> Work request: In the records below, the relevant part opens with the line containing "Wyłączenie odpowiedzialności cywilnej: Wyniki" and closes with the line containing "로 지원을 확대하겠습니다."; print that part exactly and only, without its pictures.

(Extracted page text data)
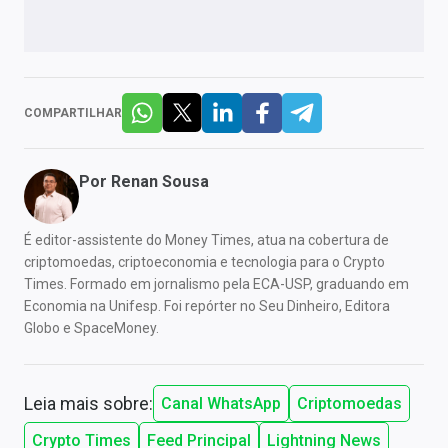
COMPARTILHAR
Por
Renan Sousa
É editor-assistente do Money Times, atua na cobertura de
criptomoedas, criptoeconomia e tecnologia para o Crypto
Times. Formado em jornalismo pela ECA-USP, graduando em
Economia na Unifesp. Foi repórter no Seu Dinheiro, Editora
Globo e SpaceMoney.
Leia mais sobre:
Canal WhatsApp
Criptomoedas
Crypto Times
Feed Principal
Lightning News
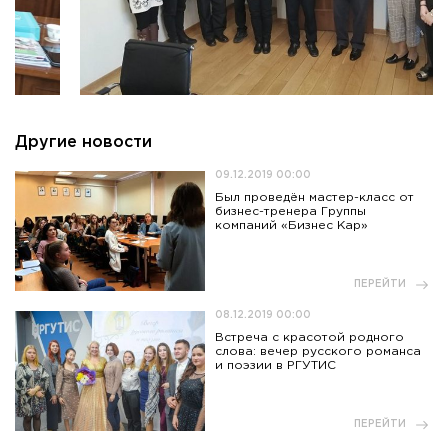
Приемная комиссия
пн-пт: с 10:00 до 17:00;
сб: с 10:00 до 15:30;
вс: выходной.
Другие новости
09.12.2019 00:00
Был проведён мастер-класс от
бизнес-тренера Группы
компаний «Бизнес Кар»
ПЕРЕЙТИ
08.12.2019 00:00
Встреча с красотой родного
слова: вечер русского романса
и поэзии в РГУТИС
ПЕРЕЙТИ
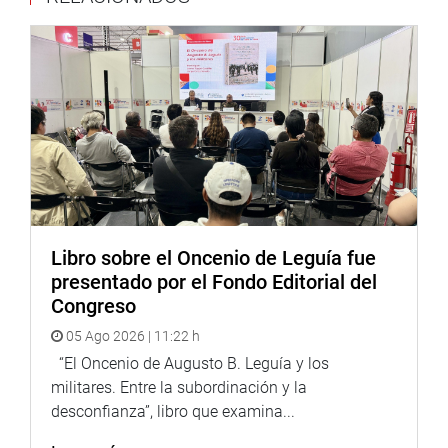
En ese sentido, instó al Ministerio de Economía y
Finanzas que la creación de este FAE-Turismo, cuyos
fondos provendrán de COFIDE, lleguen realmente a los
pequeños empresarios que generan empleabilidad al
país, los que han sido brutalmente golpeadas por el cierre
de sus actividades.
Asimismo, aseguró que desde la comisión se ejecutará un
seguimiento estratégico de control y fiscalización al
programa de créditos, de la mano con la Contraloría, con
Libro sobre el Oncenio de Leguía fue
el objetivo de salvaguardar los recursos de todos los
presentado por el Fondo Editorial del
peruanos.
Congreso
Finalmente, Zarate anunció la realización del Primer
05 Ago 2026 | 11:22 h
Webinar titulado: “Reactivación y Fortalecimiento del
“El Oncenio de Augusto B. Leguía y los
Comercio Exterior”,
organizado por la comisión que
militares. Entre la subordinación y la
preside y por Adex, que se realizará el viernes 3 de julio,
desconfianza”, libro que examina...
desde las 15 horas, evento que contará con la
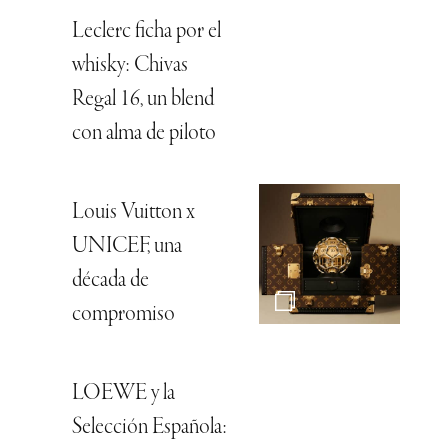
Leclerc ficha por el
whisky: Chivas
Regal 16, un blend
con alma de piloto
Louis Vuitton x
UNICEF, una
década de
compromiso
LOEWE y la
Selección Española:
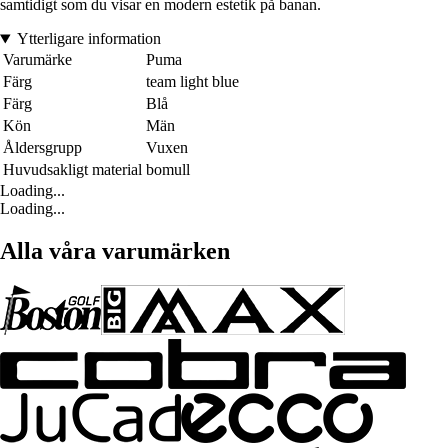
samtidigt som du visar en modern estetik på banan.
Ytterligare information
Varumärke
Puma
Färg
team light blue
Färg
Blå
Kön
Män
Åldersgrupp
Vuxen
Huvudsakligt material
bomull
Loading...
Loading...
Alla våra varumärken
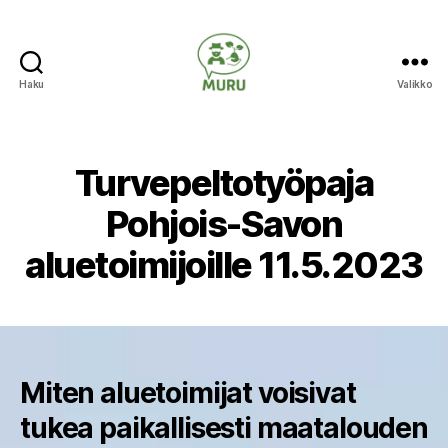
Haku
Valikko
Ilmastonmuutokseen
varautuminen
maataloudessa
Turvepeltotyöpaja
Pohjois-Savon
aluetoimijoille 11.5.2023
Miten aluetoimijat voisivat
tukea paikallisesti maatalouden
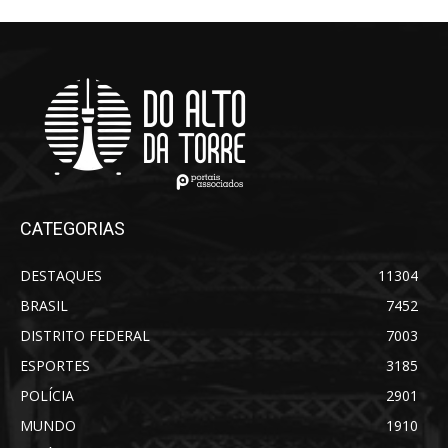
CATEGORIAS
DESTAQUES
11304
BRASIL
7452
DISTRITO FEDERAL
7003
ESPORTES
3185
POLÍCIA
2901
MUNDO
1910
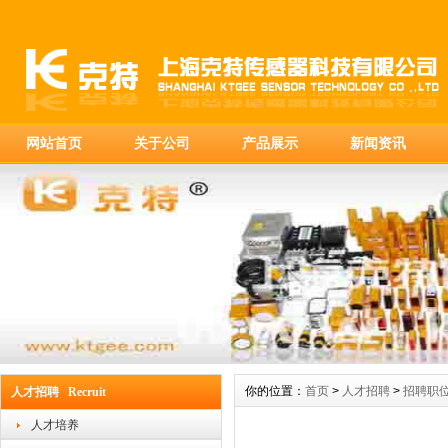
网站首页
关于公司
产品展示
新闻资讯
你的位置：
首页
>
人才招聘
>
招聘职
人才招聘 Recruit
人才培养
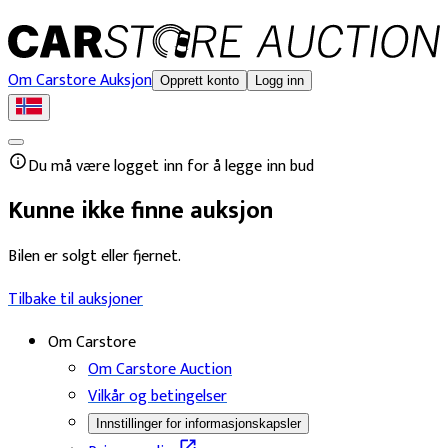
Om Carstore Auksjon
Opprett konto
Logg inn
Du må være logget inn for å legge inn bud
Kunne ikke finne auksjon
Bilen er solgt eller fjernet.
Tilbake til auksjoner
Om Carstore
Om Carstore Auction
Vilkår og betingelser
Innstillinger for informasjonskapsler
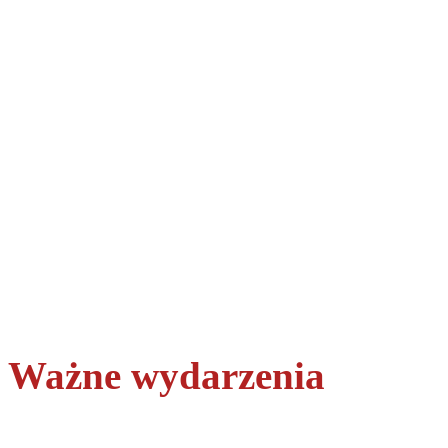
Ważne wydarzenia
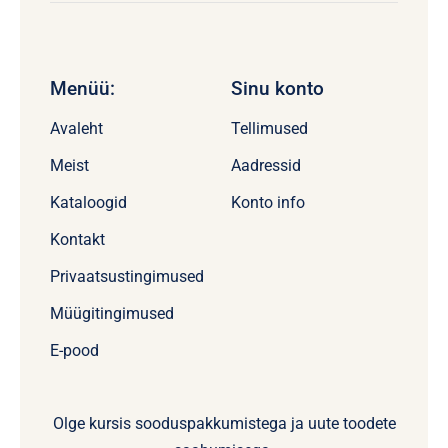
Menüü:
Sinu konto
Avaleht
Tellimused
Meist
Aadressid
Kataloogid
Konto info
Kontakt
Privaatsustingimused
Müügitingimused
E-pood
Olge kursis sooduspakkumistega ja uute toodete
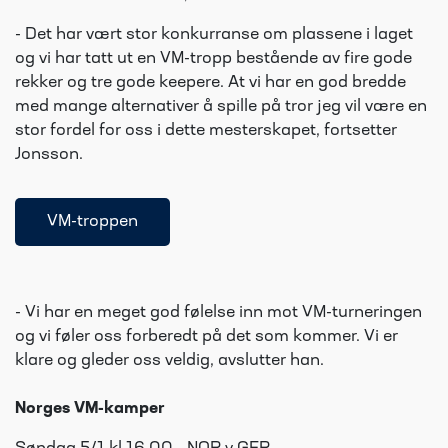
- Det har vært stor konkurranse om plassene i laget
og vi har tatt ut en VM-tropp bestående av fire gode
rekker og tre gode keepere. At vi har en god bredde
med mange alternativer å spille på tror jeg vil være en
stor fordel for oss i dette mesterskapet, fortsetter
Jonsson.
VM-troppen
- Vi har en meget god følelse inn mot VM-turneringen
og vi føler oss forberedt på det som kommer. Vi er
klare og gleder oss veldig, avslutter han.
Norges VM-kamper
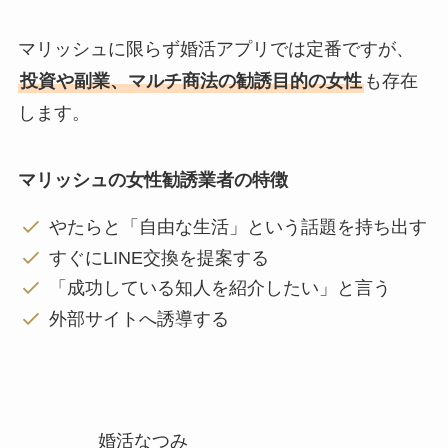
マリッシュに限らず婚活アプリでは定番ですが、
投資や副業、マルチ商法の勧誘目的の女性
も存在
します。
マリッシュの女性勧誘業者の特徴
やたらと「自由な生活」という話題を持ち出す
すぐにLINE交換を提案する
「成功している知人を紹介したい」と言う
外部サイトへ誘導する
婚活なつみ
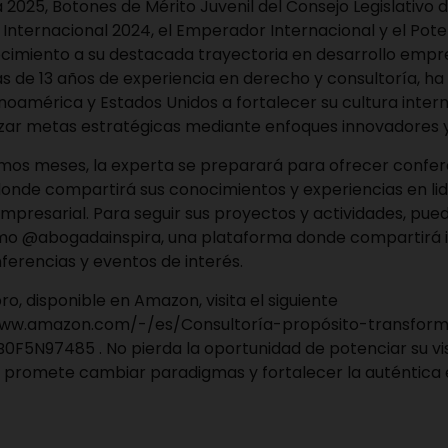
 2025, Botones de Mérito Juvenil del Consejo Legislativo de
Internacional 2024, el Emperador Internacional y el Poten
cimiento a su destacada trayectoria en desarrollo empre
s de 13 años de experiencia en derecho y consultoría, h
oamérica y Estados Unidos a fortalecer su cultura intern
zar metas estratégicas mediante enfoques innovadores y
imos meses, la experta se preparará para ofrecer confer
donde compartirá sus conocimientos y experiencias en li
presarial. Para seguir sus proyectos y actividades, puede 
mo @abogadainspira, una plataforma donde compartirá 
ferencias y eventos de interés.
ibro, disponible en Amazon, visita el siguiente
www.amazon.com/-/es/Consultoría-propósito-transform
/B0F5N97485
. No pierda la oportunidad de potenciar su v
 promete cambiar paradigmas y fortalecer la auténtica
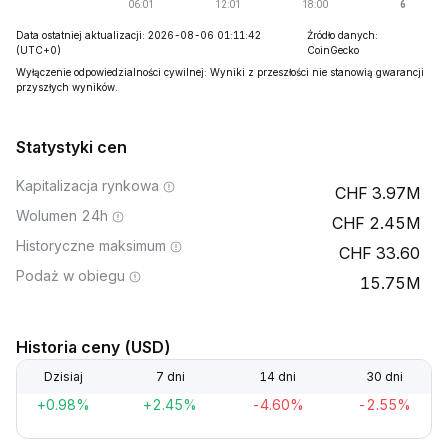
Data ostatniej aktualizacji: 2026-08-06 01:11:42
Źródło danych:
(UTC+0)
CoinGecko
Wyłączenie odpowiedzialności cywilnej: Wyniki z przeszłości nie stanowią gwarancji
przyszłych wyników.
Statystyki cen
Kapitalizacja rynkowa
3.97M
Wolumen 24h
2.45M
Historyczne maksimum
33.60
Podaż w obiegu
15.75M
Historia ceny (USD)
Dzisiaj
7 dni
14 dni
30 dni
+0.98%
+2.45%
-4.60%
-2.55%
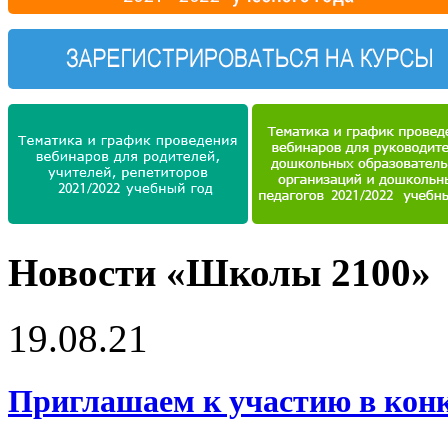
Новости «Школы 2100»
19.08.21
Приглашаем к участию в конку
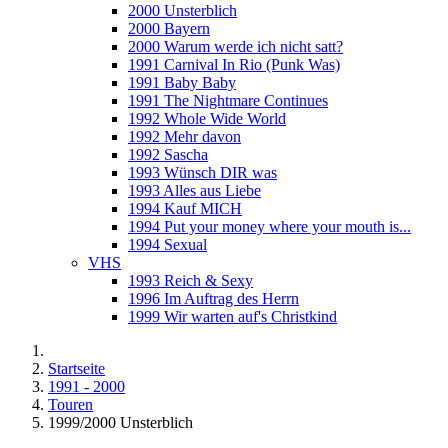
2000 Unsterblich
2000 Bayern
2000 Warum werde ich nicht satt?
1991 Carnival In Rio (Punk Was)
1991 Baby Baby
1991 The Nightmare Continues
1992 Whole Wide World
1992 Mehr davon
1992 Sascha
1993 Wünsch DIR was
1993 Alles aus Liebe
1994 Kauf MICH
1994 Put your money where your mouth is...
1994 Sexual
VHS
1993 Reich & Sexy
1996 Im Auftrag des Herrn
1999 Wir warten auf's Christkind
Startseite
1991 - 2000
Touren
1999/2000 Unsterblich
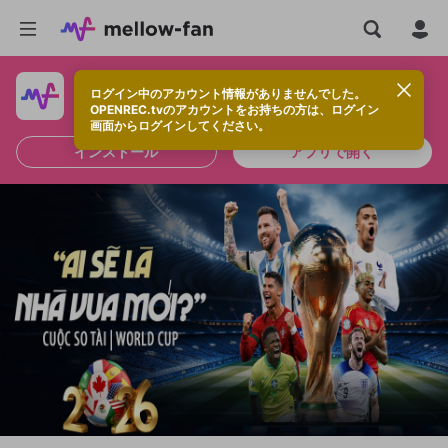
ログイン中のアカウント情報がありませんでした。
快適に視聴するなら、アプリをインストールしよう！
OPENREC.tvのアカウントをお持ちの方は、ログイン
画面からログインしてください。
インストール
アプリで開く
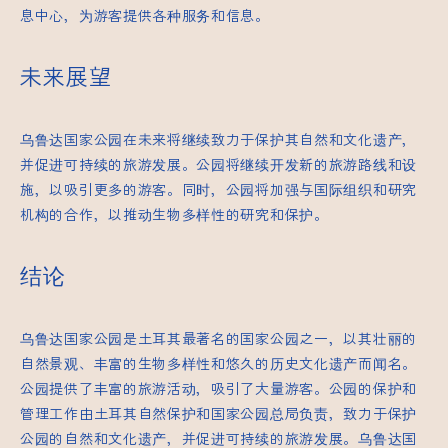
息中心，为游客提供各种服务和信息。
未来展望
乌鲁达国家公园在未来将继续致力于保护其自然和文化遗产，
并促进可持续的旅游发展。公园将继续开发新的旅游路线和设
施，以吸引更多的游客。同时，公园将加强与国际组织和研究
机构的合作，以推动生物多样性的研究和保护。
结论
乌鲁达国家公园是土耳其最著名的国家公园之一，以其壮丽的
自然景观、丰富的生物多样性和悠久的历史文化遗产而闻名。
公园提供了丰富的旅游活动，吸引了大量游客。公园的保护和
管理工作由土耳其自然保护和国家公园总局负责，致力于保护
公园的自然和文化遗产，并促进可持续的旅游发展。乌鲁达国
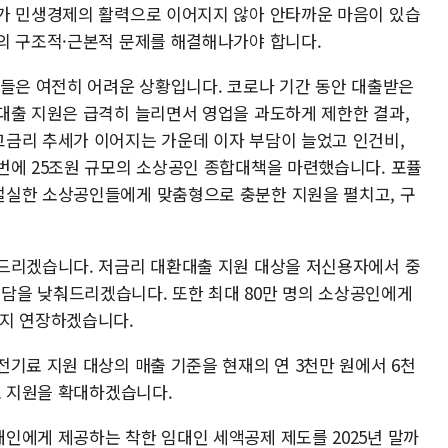
가 민생경제의 활력으로 이어지지 않아 안타까운 마음이 있습
의 구조적·근본적 문제를 해결해나가야 합니다.
인들은 여전히 어려운 상황입니다. 코로나 기간 동안 대출받은
대출 지원은 급격히 늘리면서 영업을 과도하게 제한한 결과,
금리 추세가 이어지는 가운데 이자 부담이 늘었고 인건비,
번에 25조원 규모의 소상공인 종합대책을 마련했습니다. 포퓰
절실한 소상공인들에게 맞춤형으로 충분한 지원을 펼치고, 구
드리겠습니다. 저금리 대환대출 지원 대상을 저신용자에서 중
담을 낮춰드리겠습니다. 또한 최대 80만 명의 소상공인에게
까지 연장하겠습니다.
기료 지원 대상의 매출 기준을 현재의 연 3천만 원에서 6천
로 지원을 확대하겠습니다.
인에게 제공하는 착한 임대인 세액공제 제도를 2025년 말까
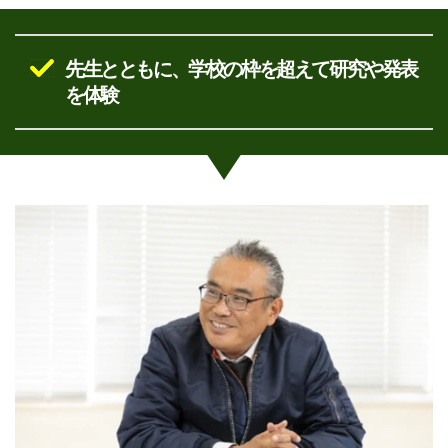
先生とともに、学校の枠を超えて研究や発表
を体験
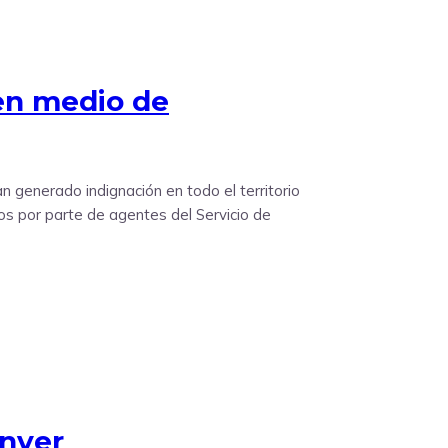
 en medio de
an generado indignación en todo el territorio
tos por parte de agentes del Servicio de
enver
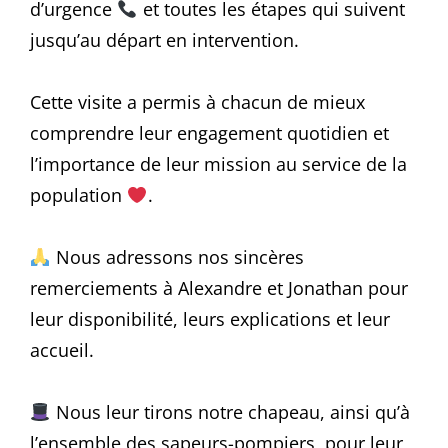
d’urgence
et toutes les étapes qui suivent
jusqu’au départ en intervention.
Cette visite a permis à chacun de mieux
comprendre leur engagement quotidien et
l’importance de leur mission au service de la
population
.
Nous adressons nos sincères
remerciements à Alexandre et Jonathan pour
leur disponibilité, leurs explications et leur
accueil.
Nous leur tirons notre chapeau, ainsi qu’à
l’ensemble des sapeurs-pompiers, pour leur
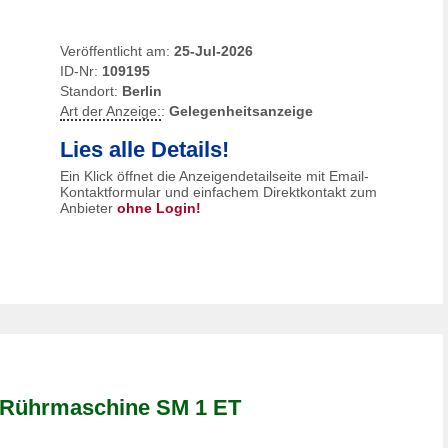
Veröffentlicht am:
25-Jul-2026
ID-Nr:
109195
Standort:
Berlin
Art der Anzeige:
:
Gelegenheitsanzeige
Lies alle Details!
Ein Klick öffnet die Anzeigendetailseite mit Email-
Kontaktformular und einfachem Direktkontakt zum
Anbieter
ohne Login!
 Rührmaschine SM 1 ET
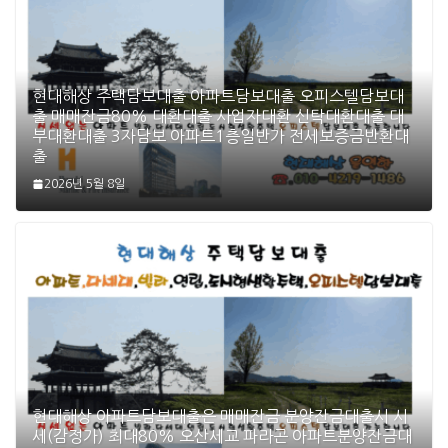
현대해상 주택담보대출 아파트담보대출 오피스텔담보대
출 매매잔금80% 대환대출 사업자대환 신탁대환대출 대
부대환대출 3자담보 아파트1층일반가 전세보증금반환대
출
2026년 5월 8일
현대해상 아파트담보대출은 매매잔금 분양잔금대출시 시
세(감정가) 최대80% 오산세교 파라곤 아파트분양잔금대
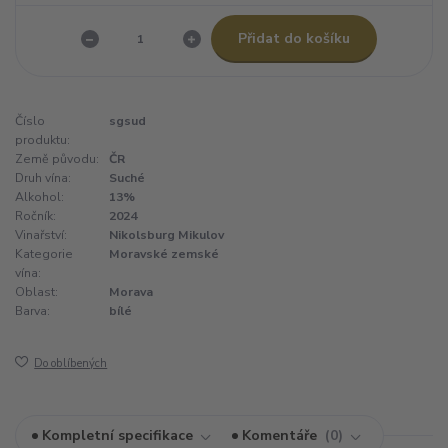
Přidat do košíku
Číslo
sgsud
produktu:
Země původu:
ČR
Druh vína:
Suché
Alkohol:
13%
Ročník:
2024
Vinařství:
Nikolsburg Mikulov
Kategorie
Moravské zemské
vína:
Oblast:
Morava
Barva:
bílé
Do oblíbených
Kompletní specifikace
Komentáře
0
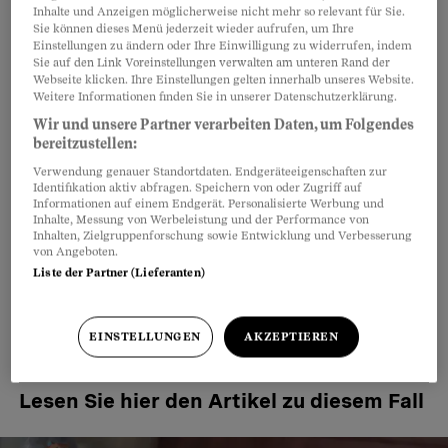
Inhalte und Anzeigen möglicherweise nicht mehr so relevant für Sie.
«Plötzlich fünf Kinder – die Geschichte einer
Sie können dieses Menü jederzeit wieder aufrufen, um Ihre
Überforderung» ist die neuste Folge unserer
Einstellungen zu ändern oder Ihre Einwilligung zu widerrufen, indem
Sie auf den Link Voreinstellungen verwalten am unteren Rand der
Podcast-Reihe «Der Fall». Moderator Eric Facon
Webseite klicken. Ihre Einstellungen gelten innerhalb unseres Website.
Weitere Informationen finden Sie in unserer Datenschutzerklärung.
spricht mit Autorin Charlotte Theile und
Wir und unsere Partner verarbeiten Daten, um Folgendes
Rechtsexpertin Norina Meyer über die
bereitzustellen:
Hintergründe.
Verwendung genauer Standortdaten. Endgeräteeigenschaften zur
Identifikation aktiv abfragen. Speichern von oder Zugriff auf
Informationen auf einem Endgerät. Personalisierte Werbung und
Jetzt folgen, um per E-Mail über neue
Inhalte, Messung von Werbeleistung und der Performance von
Inhalten, Zielgruppenforschung sowie Entwicklung und Verbesserung
Podcast-Folgen informiert zu werden
von Angeboten.
Liste der Partner (Lieferanten)
#Podcast 
Folgen
«Der Fall»
EINSTELLUNGEN
AKZEPTIEREN
Lesen Sie hier den Artikel zu diesem Fall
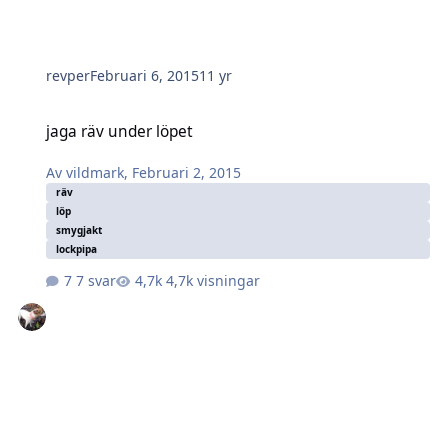
revper
Februari 6, 2015
11 yr
jaga räv under löpet
jaga räv under löpet
Av
vildmark
,
Februari 2, 2015
räv
löp
smygjakt
lockpipa
7 svar
4,7k visningar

> Solution to the exercise:
Wyłączenie odpowiedzialności cywilnej: Wyniki z przeszłości nie stanowią gwarancji
przyszłych wyników.
Statystyki cen
Kapitalizacja rynkowa
3.97M
Wolumen 24h
2.45M
Historyczne maksimum
33.60
Podaż w obiegu
15.75M
Historia ceny (USD)
Dzisiaj
7 dni
14 dni
30 dni
+0.98%
+2.45%
-4.60%
-2.55%
Новости «Школы 2100»
19.08.21
Приглашаем к участию в конку
2000 Unsterblich
2000 Bayern
2000 Warum werde ich nicht satt?
1991 Carnival In Rio (Punk Was)
1991 Baby Baby
1991 The Nightmare Continues
1992 Whole Wide World
1992 Mehr davon
1992 Sascha
1993 Wünsch DIR was
1993 Alles aus Liebe
1994 Kauf MICH
1994 Put your money where your mouth is...
1994 Sexual
VHS
1993 Reich & Sexy
1996 Im Auftrag des Herrn
1999 Wir warten auf's Christkind
Startseite
1991 - 2000
Touren
1999/2000 Unsterblich
ログイン中のアカウント情報がありませんでした。
快適に視聴するなら、アプリをインストールしよう！
OPENREC.tvのアカウントをお持ちの方は、ログイン
画面からログインしてください。
インストール
アプリで開く
息中心，为游客提供各种服务和信息。
未来展望
乌鲁达国家公园在未来将继续致力于保护其自然和文化遗产，
并促进可持续的旅游发展。公园将继续开发新的旅游路线和设
施，以吸引更多的游客。同时，公园将加强与国际组织和研究
机构的合作，以推动生物多样性的研究和保护。
结论
乌鲁达国家公园是土耳其最著名的国家公园之一，以其壮丽的
自然景观、丰富的生物多样性和悠久的历史文化遗产而闻名。
公园提供了丰富的旅游活动，吸引了大量游客。公园的保护和
管理工作由土耳其自然保护和国家公园总局负责，致力于保护
公园的自然和文化遗产，并促进可持续的旅游发展。乌鲁达国
가 민생경제의 활력으로 이어지지 않아 안타까운 마음이 있습
의 구조적·근본적 문제를 해결해나가야 합니다.
인들은 여전히 어려운 상황입니다. 코로나 기간 동안 대출받은
대출 지원은 급격히 늘리면서 영업을 과도하게 제한한 결과,
금리 추세가 이어지는 가운데 이자 부담이 늘었고 인건비,
번에 25조원 규모의 소상공인 종합대책을 마련했습니다. 포퓰
절실한 소상공인들에게 맞춤형으로 충분한 지원을 펼치고, 구
드리겠습니다. 저금리 대환대출 지원 대상을 저신용자에서 중
담을 낮춰드리겠습니다. 또한 최대 80만 명의 소상공인에게
까지 연장하겠습니다.
기료 지원 대상의 매출 기준을 현재의 연 3천만 원에서 6천
로 지원을 확대하겠습니다.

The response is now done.